How Many Structures?

Do we need to limit structures to two or (typically) three structures for a story to work? Why do we have three structures and why have experts like Laurie Clarcq in recent years limited her stories to two structures?

The answer is that when a student hears too many new things in a story, he shuts down, unable to transform so much new sound into meaning. So the best stories, for level 1 classes especially, will be the ones with the fewest structures.

Of course, before starting stories, many of us spend the fall working with our verb walls and our CWB cards and questionnaires and all that stuff in order to bring the students to acquisition on certain “power” verbs, as Eric Herman has called them. We can’t start the year with stories – it won’t work in most cases.
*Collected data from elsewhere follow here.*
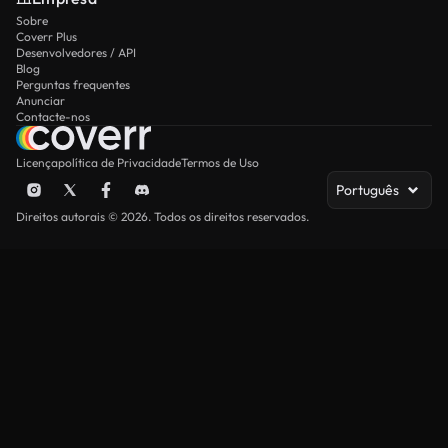
Sobre
Coverr Plus
Desenvolvedores / API
Blog
Perguntas frequentes
Anunciar
Contacte-nos
Licença
política de Privacidade
Termos de Uso
Português
Direitos autorais © 2026. Todos os direitos reservados.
One might ask, “What if a teacher presented more structures, like six or even more? Could they not just PQA the structures more, taking a number of days of PQA to set up the story with the six new structures in it?” I would love to answer this in the affirmative, but my answer would be no. The very fabric of TPRS/CI is made of simplicity, and there would be too many colors in that coat, and too much weaving to do, and the fabric would be too thick and rough. It is possible in theory, perhaps, but there is a reason story scripts now have two or three structures, after over twenty years of experimentation.

We can conclude that when we write story scripts for our classes we must be careful. Too many new structures and they won’t be able to understand us. Two few and the story would be boring. It’s a double edged sword.